Simulations of molecules and processes in the synapse

Abstract

Two nanosecond-timescale molecular dynamics simulations of acetylcholinesterase (EC 3.1.1.7) were analyzed: one unliganded, the other complexed with the snake-venom toxin fasciculin 2. These simulation trajectories revealed complex fluctuation of the active site gorge. In both simulations, we observe a two-peaked probability distribution of the gorge width. Comparing the gorge width with the principal components of motion showed that collective motions of many scales contribute to the opening behavior of the gorge. Covariance and correlation results, as displayed in the novel “porcupine plots”, identified the motions of the protein backbone as the gorge opens.

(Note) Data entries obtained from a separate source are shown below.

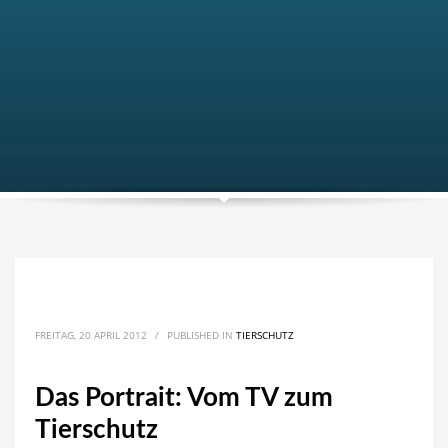
FREITAG, 20 APRIL 2012
/
PUBLISHED IN
TIERSCHUTZ
Das Portrait: Vom TV zum
Tierschutz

Fasciculin 2 binds to the gorge entrance of acetylcholinesterase with excellent complementarity and many polar and hydrophobic interactions; it appears to sterically block access of ligands to the gorge. When fasciculin is present, the gorge width distribution is altered such that the gorge is more likely to be narrow. Moreover, there are large increases in the opening of alternative passages, namely the side door and the back door. Finally, the catalytic triad arrangement in the acetylcholinesterase active site is disrupted with fasciculin bound. These data support that, in addition to the steric obstruction seen in the crystal structure, fasciculin may inhibit acetylcholinesterase by combined allosteric and dynamical means.

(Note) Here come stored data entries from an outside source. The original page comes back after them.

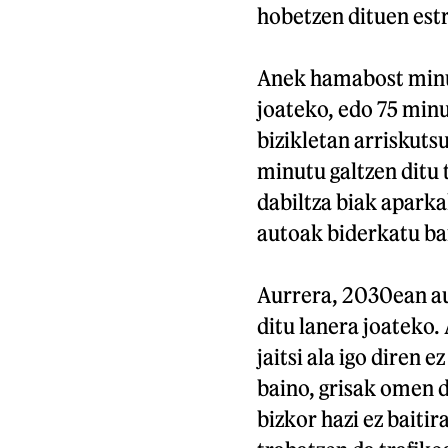
hobetzen dituen estra
Anek hamabost minu
joateko, edo 75 min
bizikletan arriskuts
minutu galtzen ditu 
dabiltza biak aparka
autoak biderkatu ba
Aurrera, 2030ean au
ditu lanera joateko.
jaitsi ala igo diren 
baino, grisak omen d
bizkor hazi ez baiti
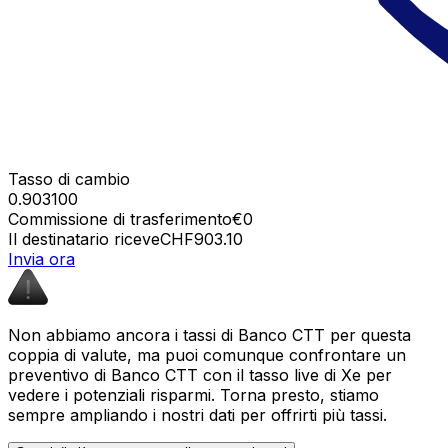
Tasso di cambio
0.903100
Commissione di trasferimento
€0
Il destinatario riceve
CHF903.10
Invia ora
Non abbiamo ancora i tassi di Banco CTT per questa
coppia di valute, ma puoi comunque confrontare un
preventivo di Banco CTT con il tasso live di Xe per
vedere i potenziali risparmi. Torna presto, stiamo
sempre ampliando i nostri dati per offrirti più tassi.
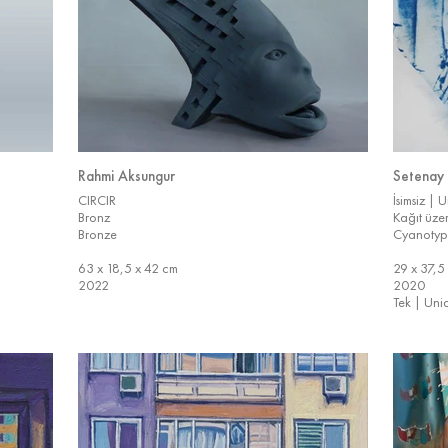
Rahmi Aksungur
Setenay
CIRCIR
İsimsiz | U
Bronz
Kağıt üze
Bronze
Cyanotyp
63 x 18,5 x 42 cm
29 x 37,5
2022
2020
Tek | Uni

On a larger scale, the general infrastructure for solving the time-dependent diffusion equation using the finite element method has been implemented. Simulations of synaptic transmission were performed using simplified rectilinear models of the neuromuscular junction to demonstrate the effects of synaptic geometries and reactivity parameters. Observations from models representing synapses in fast- and slow-twitch muscles follow the trends of experimental data. One of our models explains the effects of geometry in muscular dystrophy; another demonstrates the capability of our infrastructure to simulate complicated realistic models based on electron microscopy data.